---
# Basic Usage

Transform a résumé file (PDF) into structured data (JSON).

In [1]:
from pprint import pprint

import msvdd_bloc.resumes

In [2]:
filepath = msvdd_bloc.ROOT_DIR.joinpath("tests", "data", "fake-resume.pdf")

In [3]:
resume_text = msvdd_bloc.resumes.extract_text_from_pdf(str(filepath))
print(resume_text)

fake-resume


JOHN DOE 
123-456-7890    |    john.doe@fake.com    |    123 Fake St. Apt 456, Fake City, BS 78910 

SUMMARY 
Hard-working, self-motivated individual seeking a position in the field of data science to 
develop my professional skills and do good in the world. 

EXPERIENCE 

Senior Data Scientist,  Bloc;  Chicago, IL    |    Aug 2019 – Present 

• Led a team of volunteers to hack on a data project that proved trickier than anticipated 

• Developed code to generate fake data and train real models to parse résumé, then 
wrote documentation, tests, and scripts for successful usage of project outputs 

Data Scientist,  Datakind;  New York, NY    |    Mar. 2015 – Aug. 2019 

Data do-gooder who just can’t say no to Jake Porway.

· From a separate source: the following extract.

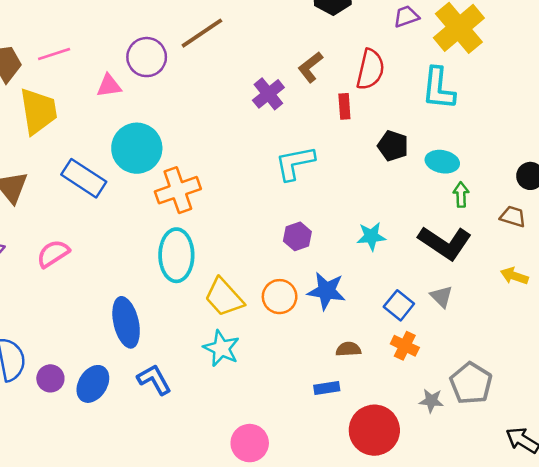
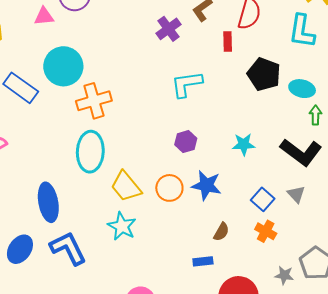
black pentagon: (393, 146) -> (264, 74), size x1.4
brown semicircle: (348, 349) -> (221, 232), turned 120
blue L-shape: (154, 380) -> (68, 248), size x1.4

Contributed to many projects in 
many roles, from Data Creative scoping out potential work to event photographer at one 
of DataKind’s biggest gatherings ever. 

EDUCATION 
University of Fake State – Fake City    |    Sep 2007 - Aug 2012 

Ph.D. in Physic

In [4]:
resume_data = msvdd_bloc.resumes.parse_text(resume_text)
pprint(resume_data, width=120)

{'basics': {'email': 'john.doe@fake.com',
            'location': {'address': '123 Fake St. Apt 456',
                         'city': 'Fake City',
                         'postal_code': '78910',
                         'region': 'BS'},
            'name': 'JOHN DOE',
            'phone': '123-456-7890',
            'summary': 'Hard-working, self-motivated individual seeking a position in the field of data science to\n'
                       'develop my professional skills and do good in the world.'},
 'education': [{'area': 'Physics; Minor in Applied Math',
                'end_date': 'Aug 2012',
                'institution': 'University of Fake State – Fake City',
                'start_date': 'Sep 2007',
                'study_type': 'Ph.D.'},
               {'area': 'Computer Engineering',
                'courses': ['Data Structures & Algorithms',
                            'Database Administration',
                            'Coding 101',
                            'Explo

---

# How it Works

Under the hood, the extracted résumé text is first cleaned up and standardized, then split into lines that are associated with a particular section, such as "basics" or "education". Each section's lines is then tokenized into constituent words, featurized into sequences of numeric and categorical features, then individually tagged with labels such as "name" or "institution". These sequences of labeled tokens are then parsed into structured data, which often involves filtering out "junk" tokens and combining like adjacent tokens into contiguous text strings, such as "JOHN DOE" and "University of Fake State – Fake City". Lastly, the resulting data is validated according to a declared schema.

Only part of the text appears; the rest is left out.